===== SOURCE INFORMATION
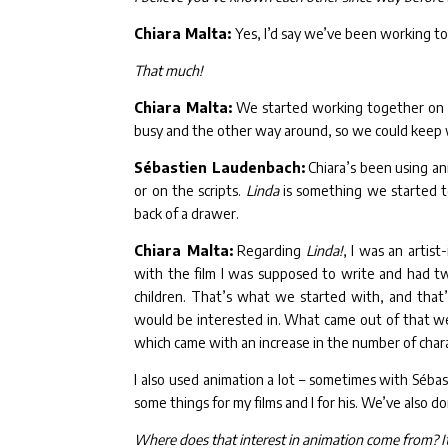
Chiara Malta:
Yes, I’d say we’ve been working to
That much!
Chiara Malta:
We started working together on o
busy and the other way around, so we could keep
Sébastien Laudenbach:
Chiara’s been using an
or on the scripts.
Linda
is something we started t
back of a drawer.
Chiara Malta:
Regarding
Linda!
, I was an artis
with the film I was supposed to write and had two
children. That’s what we started with, and tha
would be interested in. What came out of that we
which came with an increase in the number of charac
I also used animation a lot – sometimes with Sébas
some things for my films and I for his. We’ve also d
Where does that interest in animation come from? It s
==========
— ASSIGNMENT —
Find "busy and the" in the records. Copy its line and every line after it, exactly, through the last one.

— ANSWER SECTION —
busy and the other way around, so we could keep
Sébastien Laudenbach:
Chiara’s been using an
or on the scripts.
Linda
is something we started t
back of a drawer.
Chiara Malta:
Regarding
Linda!
, I was an artis
with the film I was supposed to write and had two
children. That’s what we started with, and tha
would be interested in. What came out of that we
which came with an increase in the number of charac
I also used animation a lot – sometimes with Sébas
some things for my films and I for his. We’ve also d
Where does that interest in animation come from? It s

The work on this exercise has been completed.